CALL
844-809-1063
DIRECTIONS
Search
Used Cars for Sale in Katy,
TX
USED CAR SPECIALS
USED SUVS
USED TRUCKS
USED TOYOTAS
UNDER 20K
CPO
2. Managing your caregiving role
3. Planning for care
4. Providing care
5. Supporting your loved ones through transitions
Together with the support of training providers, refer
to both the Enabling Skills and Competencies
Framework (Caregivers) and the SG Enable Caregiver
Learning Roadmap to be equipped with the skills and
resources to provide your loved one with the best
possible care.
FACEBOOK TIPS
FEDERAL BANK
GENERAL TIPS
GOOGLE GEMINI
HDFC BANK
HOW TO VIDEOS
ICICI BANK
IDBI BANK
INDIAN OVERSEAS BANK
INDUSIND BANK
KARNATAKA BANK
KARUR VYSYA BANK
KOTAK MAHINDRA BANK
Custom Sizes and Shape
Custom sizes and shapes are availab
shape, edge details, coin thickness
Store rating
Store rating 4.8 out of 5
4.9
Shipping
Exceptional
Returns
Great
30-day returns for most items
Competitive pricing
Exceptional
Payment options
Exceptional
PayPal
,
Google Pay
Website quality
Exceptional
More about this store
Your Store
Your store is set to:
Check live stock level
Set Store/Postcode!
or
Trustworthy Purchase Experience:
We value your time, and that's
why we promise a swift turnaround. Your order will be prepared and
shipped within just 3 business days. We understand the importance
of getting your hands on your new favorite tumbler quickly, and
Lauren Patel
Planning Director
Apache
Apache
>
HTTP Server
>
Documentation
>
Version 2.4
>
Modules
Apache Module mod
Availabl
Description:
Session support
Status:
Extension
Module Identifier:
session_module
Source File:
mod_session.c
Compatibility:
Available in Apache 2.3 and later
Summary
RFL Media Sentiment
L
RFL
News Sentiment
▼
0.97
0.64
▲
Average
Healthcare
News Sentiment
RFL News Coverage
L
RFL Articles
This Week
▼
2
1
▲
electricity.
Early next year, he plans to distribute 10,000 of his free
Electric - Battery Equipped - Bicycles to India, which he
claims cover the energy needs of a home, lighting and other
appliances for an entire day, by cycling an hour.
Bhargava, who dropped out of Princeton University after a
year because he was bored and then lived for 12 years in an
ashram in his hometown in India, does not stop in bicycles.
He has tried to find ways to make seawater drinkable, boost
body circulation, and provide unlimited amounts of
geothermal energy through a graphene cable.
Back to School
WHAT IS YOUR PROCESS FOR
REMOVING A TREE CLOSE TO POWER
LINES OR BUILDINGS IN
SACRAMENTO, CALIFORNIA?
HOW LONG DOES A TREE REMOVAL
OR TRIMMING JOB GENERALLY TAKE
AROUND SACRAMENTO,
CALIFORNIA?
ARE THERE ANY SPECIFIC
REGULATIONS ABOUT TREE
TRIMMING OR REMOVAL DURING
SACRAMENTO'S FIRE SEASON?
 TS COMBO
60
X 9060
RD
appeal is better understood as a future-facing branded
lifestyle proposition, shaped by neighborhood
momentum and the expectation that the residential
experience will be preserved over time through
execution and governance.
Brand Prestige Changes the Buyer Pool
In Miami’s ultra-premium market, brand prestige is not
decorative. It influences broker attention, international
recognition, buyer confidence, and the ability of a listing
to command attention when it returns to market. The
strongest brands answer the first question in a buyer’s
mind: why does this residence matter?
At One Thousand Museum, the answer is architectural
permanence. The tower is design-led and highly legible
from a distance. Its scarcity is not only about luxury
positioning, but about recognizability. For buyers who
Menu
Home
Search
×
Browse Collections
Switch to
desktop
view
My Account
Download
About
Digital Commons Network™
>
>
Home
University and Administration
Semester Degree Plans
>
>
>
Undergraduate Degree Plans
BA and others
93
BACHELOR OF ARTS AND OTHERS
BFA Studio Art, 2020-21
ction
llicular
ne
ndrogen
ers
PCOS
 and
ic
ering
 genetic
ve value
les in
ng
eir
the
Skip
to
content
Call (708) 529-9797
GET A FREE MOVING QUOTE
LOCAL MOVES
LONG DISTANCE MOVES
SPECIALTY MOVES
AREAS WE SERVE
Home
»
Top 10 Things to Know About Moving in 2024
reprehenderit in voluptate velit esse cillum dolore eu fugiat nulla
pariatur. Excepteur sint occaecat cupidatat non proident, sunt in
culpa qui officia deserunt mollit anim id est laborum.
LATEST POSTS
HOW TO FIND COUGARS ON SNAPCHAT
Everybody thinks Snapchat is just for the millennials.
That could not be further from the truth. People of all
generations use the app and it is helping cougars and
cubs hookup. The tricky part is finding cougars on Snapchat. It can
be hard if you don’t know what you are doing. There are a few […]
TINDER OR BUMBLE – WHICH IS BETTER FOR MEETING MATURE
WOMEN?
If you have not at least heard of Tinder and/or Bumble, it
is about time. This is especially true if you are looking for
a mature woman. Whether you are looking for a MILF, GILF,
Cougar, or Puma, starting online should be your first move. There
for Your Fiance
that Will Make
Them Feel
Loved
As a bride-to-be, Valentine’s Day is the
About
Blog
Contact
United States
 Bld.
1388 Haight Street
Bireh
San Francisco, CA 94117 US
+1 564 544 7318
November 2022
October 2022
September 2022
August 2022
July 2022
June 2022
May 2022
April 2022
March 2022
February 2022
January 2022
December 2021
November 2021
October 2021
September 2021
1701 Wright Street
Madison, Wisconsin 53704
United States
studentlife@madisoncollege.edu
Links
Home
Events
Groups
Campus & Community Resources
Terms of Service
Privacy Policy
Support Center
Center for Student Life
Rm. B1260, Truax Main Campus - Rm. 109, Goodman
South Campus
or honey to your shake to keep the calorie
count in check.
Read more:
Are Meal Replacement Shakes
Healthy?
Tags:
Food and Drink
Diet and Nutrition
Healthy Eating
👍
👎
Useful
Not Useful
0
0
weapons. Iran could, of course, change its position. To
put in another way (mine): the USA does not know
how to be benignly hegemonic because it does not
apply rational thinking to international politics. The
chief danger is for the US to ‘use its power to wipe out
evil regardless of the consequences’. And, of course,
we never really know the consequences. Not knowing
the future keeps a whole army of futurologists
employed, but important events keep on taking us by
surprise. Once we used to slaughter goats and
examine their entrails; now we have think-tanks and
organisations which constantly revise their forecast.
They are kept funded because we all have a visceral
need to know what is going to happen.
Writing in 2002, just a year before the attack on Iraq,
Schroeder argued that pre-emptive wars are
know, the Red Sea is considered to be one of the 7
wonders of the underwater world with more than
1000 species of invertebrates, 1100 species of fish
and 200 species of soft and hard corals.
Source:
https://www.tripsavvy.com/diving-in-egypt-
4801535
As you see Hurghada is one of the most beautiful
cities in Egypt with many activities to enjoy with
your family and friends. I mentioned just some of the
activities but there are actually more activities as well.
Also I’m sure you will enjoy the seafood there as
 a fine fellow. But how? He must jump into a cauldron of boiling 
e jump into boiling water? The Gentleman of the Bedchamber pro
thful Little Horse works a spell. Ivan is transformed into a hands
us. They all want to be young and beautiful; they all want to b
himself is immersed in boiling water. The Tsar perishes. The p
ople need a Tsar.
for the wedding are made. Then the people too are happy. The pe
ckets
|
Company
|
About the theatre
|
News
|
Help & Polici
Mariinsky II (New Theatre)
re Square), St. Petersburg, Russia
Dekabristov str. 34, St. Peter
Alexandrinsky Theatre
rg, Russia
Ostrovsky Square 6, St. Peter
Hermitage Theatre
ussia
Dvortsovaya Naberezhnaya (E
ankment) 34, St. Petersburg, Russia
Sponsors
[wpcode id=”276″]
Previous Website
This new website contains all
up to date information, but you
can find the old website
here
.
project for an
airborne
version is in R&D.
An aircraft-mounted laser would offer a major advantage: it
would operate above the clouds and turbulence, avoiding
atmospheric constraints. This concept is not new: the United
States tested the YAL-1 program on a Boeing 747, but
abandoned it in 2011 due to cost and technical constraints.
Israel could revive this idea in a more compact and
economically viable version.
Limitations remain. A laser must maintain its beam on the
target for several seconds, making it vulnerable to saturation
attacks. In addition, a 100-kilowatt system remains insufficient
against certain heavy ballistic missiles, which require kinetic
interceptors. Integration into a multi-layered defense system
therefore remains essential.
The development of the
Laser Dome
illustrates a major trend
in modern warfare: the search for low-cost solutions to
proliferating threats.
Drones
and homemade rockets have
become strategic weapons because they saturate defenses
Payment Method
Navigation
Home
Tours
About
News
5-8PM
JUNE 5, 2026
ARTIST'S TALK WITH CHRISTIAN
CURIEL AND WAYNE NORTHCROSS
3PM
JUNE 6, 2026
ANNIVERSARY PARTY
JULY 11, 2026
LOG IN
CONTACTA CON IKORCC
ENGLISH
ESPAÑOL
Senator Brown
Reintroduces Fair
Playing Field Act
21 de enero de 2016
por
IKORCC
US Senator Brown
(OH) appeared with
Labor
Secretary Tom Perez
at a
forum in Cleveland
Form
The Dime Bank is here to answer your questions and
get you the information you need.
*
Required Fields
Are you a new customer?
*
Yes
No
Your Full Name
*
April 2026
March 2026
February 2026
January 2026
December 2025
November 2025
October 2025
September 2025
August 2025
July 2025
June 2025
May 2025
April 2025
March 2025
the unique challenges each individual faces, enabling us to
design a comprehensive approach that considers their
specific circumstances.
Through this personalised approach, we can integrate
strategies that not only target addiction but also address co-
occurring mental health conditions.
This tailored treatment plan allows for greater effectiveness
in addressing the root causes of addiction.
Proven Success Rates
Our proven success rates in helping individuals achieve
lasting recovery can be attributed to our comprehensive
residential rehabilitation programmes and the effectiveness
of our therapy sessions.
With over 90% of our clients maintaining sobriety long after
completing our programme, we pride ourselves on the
------------------------------------
▶ BRIEF: Your task is to gather all lines from the entries above that hold the word "Square".

▶ RESULT:
re Square), St. Petersburg, Russia
Ostrovsky Square 6, St. Peter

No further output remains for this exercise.